Collected data
====================

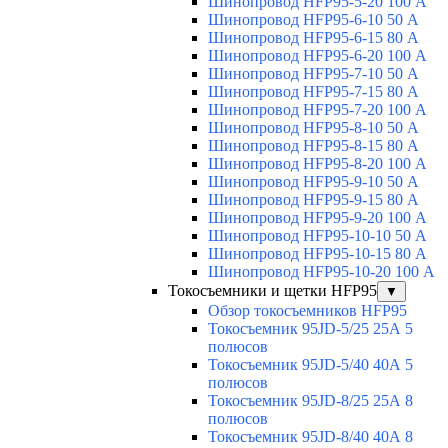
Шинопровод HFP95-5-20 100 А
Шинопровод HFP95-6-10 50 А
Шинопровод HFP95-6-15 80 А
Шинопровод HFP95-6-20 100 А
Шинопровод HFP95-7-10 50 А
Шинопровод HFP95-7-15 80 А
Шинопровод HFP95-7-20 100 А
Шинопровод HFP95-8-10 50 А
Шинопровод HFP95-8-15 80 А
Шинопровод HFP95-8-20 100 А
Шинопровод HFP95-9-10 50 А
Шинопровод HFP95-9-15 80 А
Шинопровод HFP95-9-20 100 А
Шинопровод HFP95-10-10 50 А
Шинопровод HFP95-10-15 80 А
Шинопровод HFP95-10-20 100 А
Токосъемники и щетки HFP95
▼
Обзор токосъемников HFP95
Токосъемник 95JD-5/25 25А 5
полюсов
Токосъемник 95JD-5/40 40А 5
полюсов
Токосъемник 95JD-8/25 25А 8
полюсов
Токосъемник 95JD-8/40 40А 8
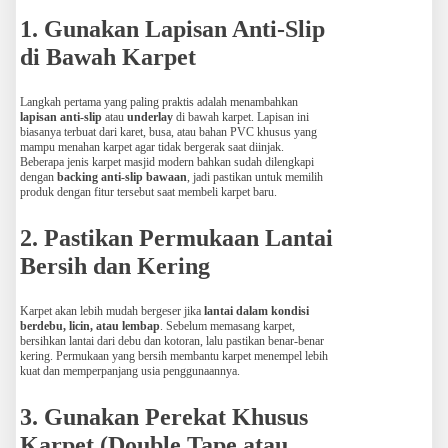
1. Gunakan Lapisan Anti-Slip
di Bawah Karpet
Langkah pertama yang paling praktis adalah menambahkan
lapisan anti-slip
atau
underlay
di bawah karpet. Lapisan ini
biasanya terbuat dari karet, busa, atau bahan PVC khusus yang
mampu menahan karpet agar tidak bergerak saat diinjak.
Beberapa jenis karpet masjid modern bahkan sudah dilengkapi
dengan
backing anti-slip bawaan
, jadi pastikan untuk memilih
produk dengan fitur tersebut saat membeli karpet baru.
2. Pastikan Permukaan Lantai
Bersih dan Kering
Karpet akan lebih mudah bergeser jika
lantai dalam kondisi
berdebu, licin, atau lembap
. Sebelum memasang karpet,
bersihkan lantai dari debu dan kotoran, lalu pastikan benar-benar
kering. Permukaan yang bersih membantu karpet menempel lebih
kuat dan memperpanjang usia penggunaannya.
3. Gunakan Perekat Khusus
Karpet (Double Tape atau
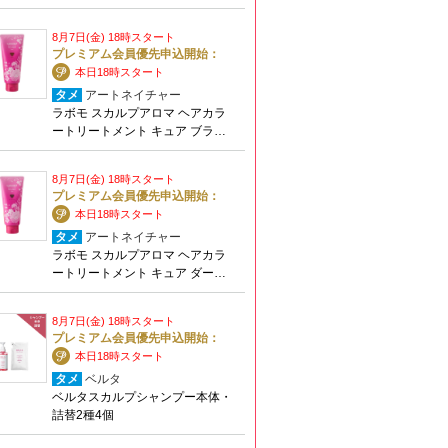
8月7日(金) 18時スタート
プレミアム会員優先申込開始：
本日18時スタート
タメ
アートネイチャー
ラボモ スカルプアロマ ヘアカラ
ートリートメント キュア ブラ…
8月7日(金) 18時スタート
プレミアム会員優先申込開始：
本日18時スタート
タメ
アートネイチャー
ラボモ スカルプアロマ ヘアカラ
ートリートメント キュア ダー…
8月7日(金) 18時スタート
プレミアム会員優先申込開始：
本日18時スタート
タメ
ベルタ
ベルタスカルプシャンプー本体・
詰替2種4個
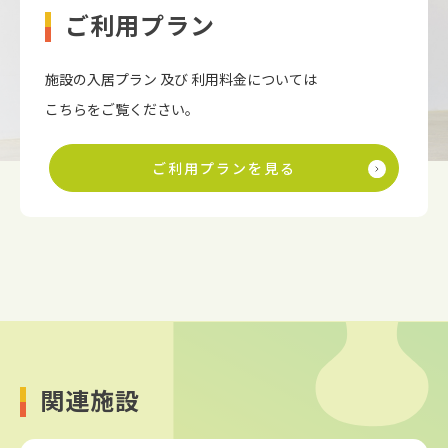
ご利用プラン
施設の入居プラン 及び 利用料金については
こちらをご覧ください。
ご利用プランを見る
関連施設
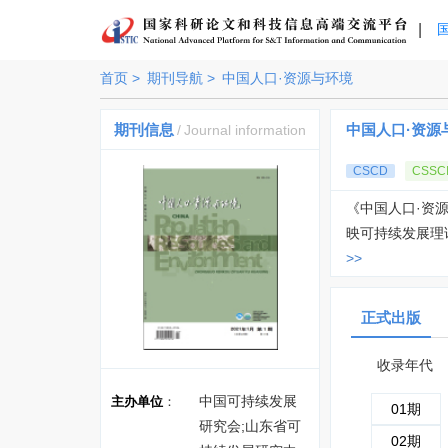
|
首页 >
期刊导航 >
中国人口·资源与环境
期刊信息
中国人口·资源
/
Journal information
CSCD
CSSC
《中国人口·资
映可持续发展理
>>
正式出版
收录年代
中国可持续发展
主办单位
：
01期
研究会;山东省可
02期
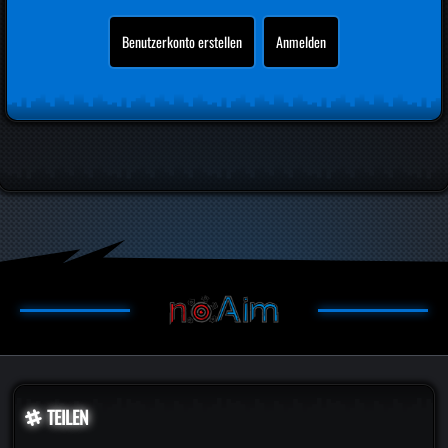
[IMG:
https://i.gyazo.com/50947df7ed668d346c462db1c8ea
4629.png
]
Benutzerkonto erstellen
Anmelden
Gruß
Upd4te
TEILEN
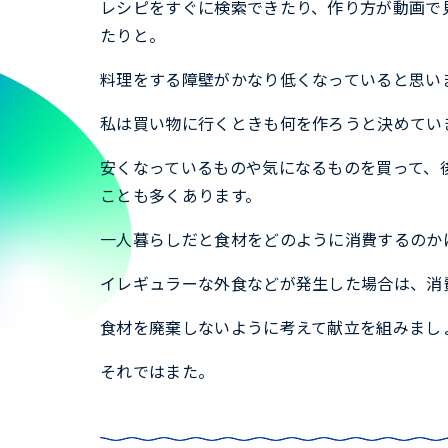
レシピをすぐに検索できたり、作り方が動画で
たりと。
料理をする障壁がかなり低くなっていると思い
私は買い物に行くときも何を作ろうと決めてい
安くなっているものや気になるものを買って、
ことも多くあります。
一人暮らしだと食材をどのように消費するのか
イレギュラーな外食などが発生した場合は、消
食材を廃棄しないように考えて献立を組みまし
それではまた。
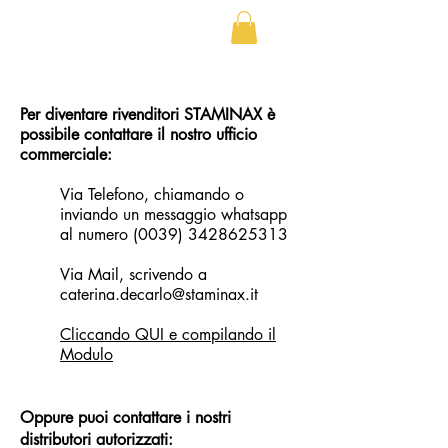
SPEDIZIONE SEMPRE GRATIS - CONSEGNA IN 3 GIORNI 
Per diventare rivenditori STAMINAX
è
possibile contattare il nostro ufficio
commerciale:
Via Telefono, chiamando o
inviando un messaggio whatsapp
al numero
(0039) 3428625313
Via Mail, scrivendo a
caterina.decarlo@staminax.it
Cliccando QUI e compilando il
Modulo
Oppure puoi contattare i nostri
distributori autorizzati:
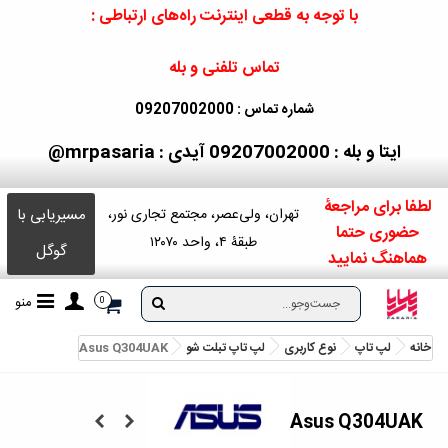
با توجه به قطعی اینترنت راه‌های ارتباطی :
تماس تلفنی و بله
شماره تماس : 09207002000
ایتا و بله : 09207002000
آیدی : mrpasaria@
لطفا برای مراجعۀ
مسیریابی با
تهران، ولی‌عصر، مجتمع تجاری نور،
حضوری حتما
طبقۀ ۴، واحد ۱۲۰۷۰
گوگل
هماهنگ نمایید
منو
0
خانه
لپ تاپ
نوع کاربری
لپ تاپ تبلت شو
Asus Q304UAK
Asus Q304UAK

====================

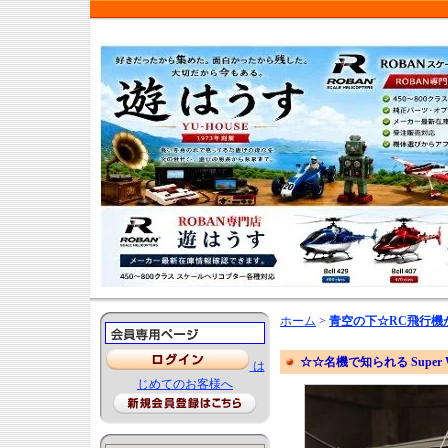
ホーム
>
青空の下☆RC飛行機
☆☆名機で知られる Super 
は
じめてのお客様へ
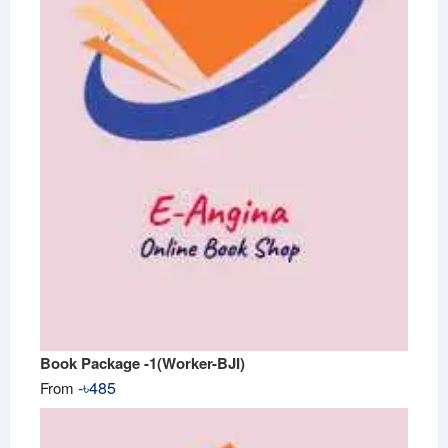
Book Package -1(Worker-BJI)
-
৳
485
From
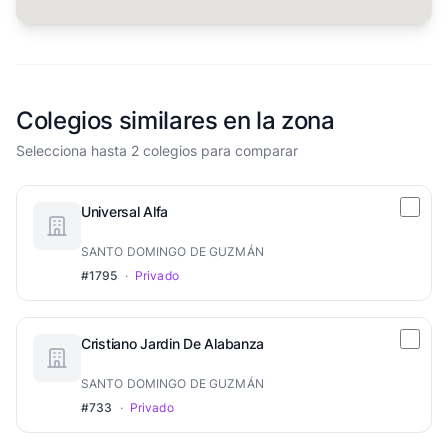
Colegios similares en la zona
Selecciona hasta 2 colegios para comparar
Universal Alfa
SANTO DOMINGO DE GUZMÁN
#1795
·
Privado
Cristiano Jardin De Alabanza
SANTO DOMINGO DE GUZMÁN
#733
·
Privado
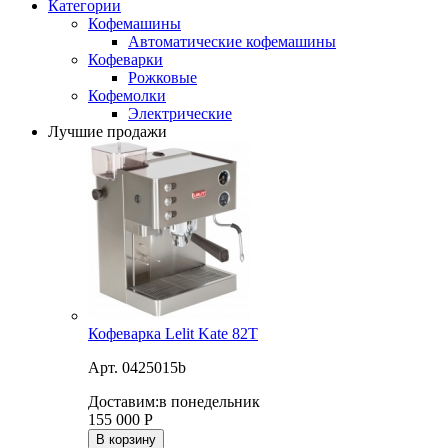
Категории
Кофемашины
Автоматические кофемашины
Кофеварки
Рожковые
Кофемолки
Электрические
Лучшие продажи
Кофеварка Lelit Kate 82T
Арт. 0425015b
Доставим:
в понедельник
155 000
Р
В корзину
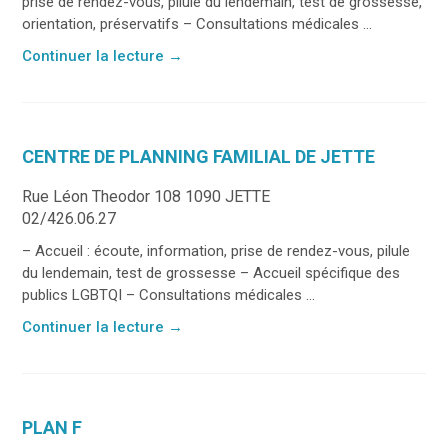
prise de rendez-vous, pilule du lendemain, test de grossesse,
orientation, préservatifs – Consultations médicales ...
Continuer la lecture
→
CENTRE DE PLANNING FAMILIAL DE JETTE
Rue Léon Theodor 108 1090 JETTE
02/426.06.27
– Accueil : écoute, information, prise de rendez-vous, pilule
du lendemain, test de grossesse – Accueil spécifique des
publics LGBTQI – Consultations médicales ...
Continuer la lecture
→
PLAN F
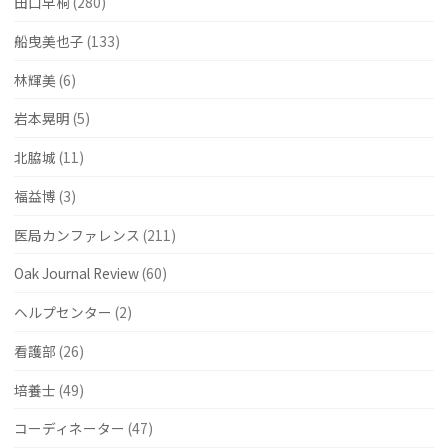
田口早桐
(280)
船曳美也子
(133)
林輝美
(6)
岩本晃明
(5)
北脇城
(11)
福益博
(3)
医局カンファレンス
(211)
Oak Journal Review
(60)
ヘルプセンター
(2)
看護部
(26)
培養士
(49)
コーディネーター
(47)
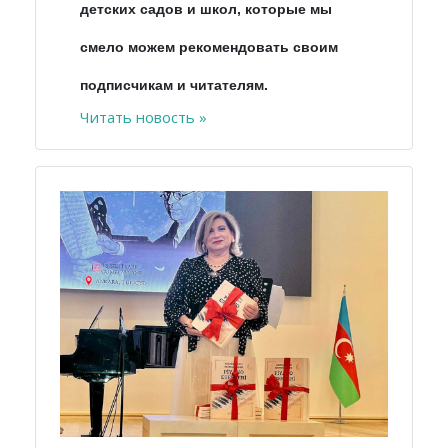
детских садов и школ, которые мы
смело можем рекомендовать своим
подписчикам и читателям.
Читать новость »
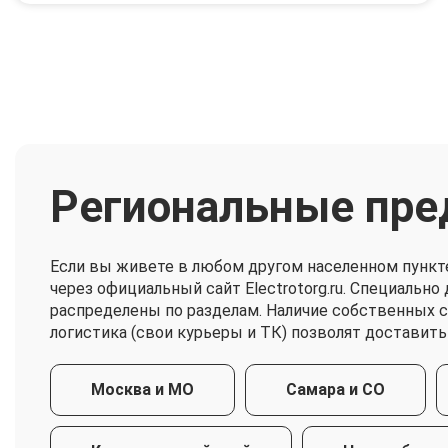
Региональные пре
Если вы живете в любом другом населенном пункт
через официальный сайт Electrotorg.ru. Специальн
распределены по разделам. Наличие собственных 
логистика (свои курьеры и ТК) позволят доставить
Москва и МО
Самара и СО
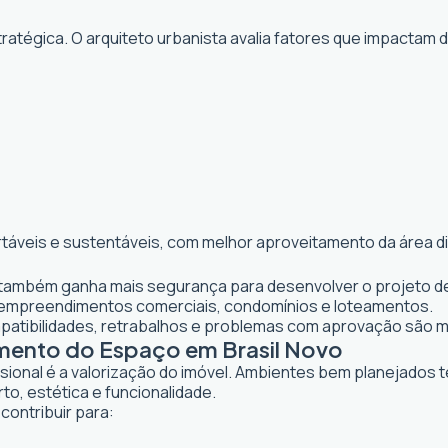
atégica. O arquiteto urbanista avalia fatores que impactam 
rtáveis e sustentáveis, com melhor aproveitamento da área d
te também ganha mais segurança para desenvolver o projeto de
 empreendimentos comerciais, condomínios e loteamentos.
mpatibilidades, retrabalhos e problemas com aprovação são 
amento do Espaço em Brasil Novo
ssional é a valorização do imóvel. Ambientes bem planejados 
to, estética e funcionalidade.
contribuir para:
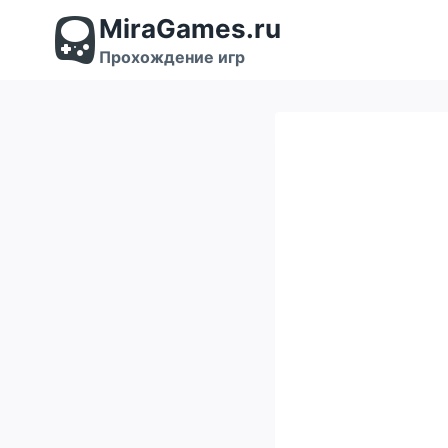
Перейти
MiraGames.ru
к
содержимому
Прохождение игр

====================

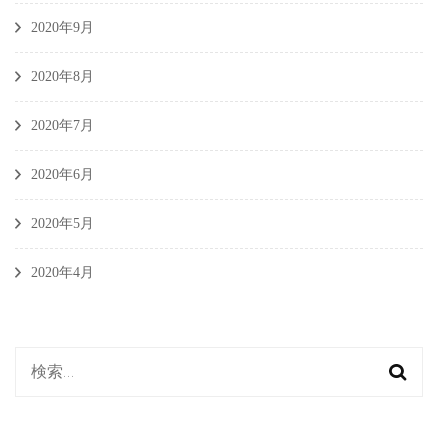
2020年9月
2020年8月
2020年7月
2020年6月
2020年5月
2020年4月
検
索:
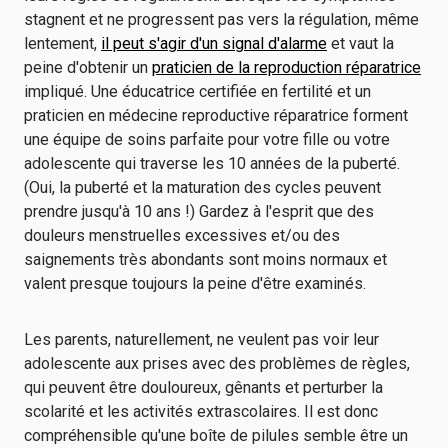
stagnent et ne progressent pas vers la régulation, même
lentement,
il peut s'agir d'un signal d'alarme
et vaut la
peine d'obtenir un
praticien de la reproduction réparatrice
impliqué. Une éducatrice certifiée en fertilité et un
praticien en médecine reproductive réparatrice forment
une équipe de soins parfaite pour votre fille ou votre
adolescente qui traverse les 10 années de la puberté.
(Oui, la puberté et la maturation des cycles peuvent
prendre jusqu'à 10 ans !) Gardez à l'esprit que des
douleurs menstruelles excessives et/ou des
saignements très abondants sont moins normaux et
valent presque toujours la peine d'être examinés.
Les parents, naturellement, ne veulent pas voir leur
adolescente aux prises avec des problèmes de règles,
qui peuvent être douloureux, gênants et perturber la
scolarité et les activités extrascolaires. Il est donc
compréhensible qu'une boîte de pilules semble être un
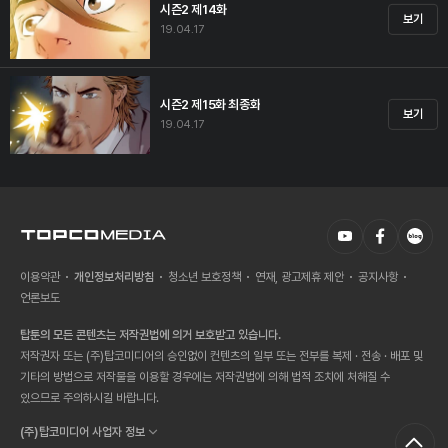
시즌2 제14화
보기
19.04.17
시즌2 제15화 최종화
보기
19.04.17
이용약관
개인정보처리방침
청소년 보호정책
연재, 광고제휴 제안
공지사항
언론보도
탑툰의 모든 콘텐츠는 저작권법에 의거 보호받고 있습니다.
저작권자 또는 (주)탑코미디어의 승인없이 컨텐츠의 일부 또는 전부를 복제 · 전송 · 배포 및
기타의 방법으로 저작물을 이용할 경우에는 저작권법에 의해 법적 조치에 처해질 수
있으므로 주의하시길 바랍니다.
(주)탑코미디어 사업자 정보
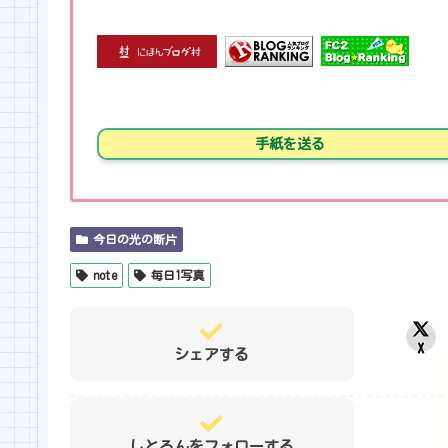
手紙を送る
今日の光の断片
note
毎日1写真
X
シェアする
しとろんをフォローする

====================

■ Activity ■
Look through the data above and return each line where the string "puberté" occurs.

■ Answer box ■
adolescente qui traverse les 10 années de la puberté.
(Oui, la puberté et la maturation des cycles peuvent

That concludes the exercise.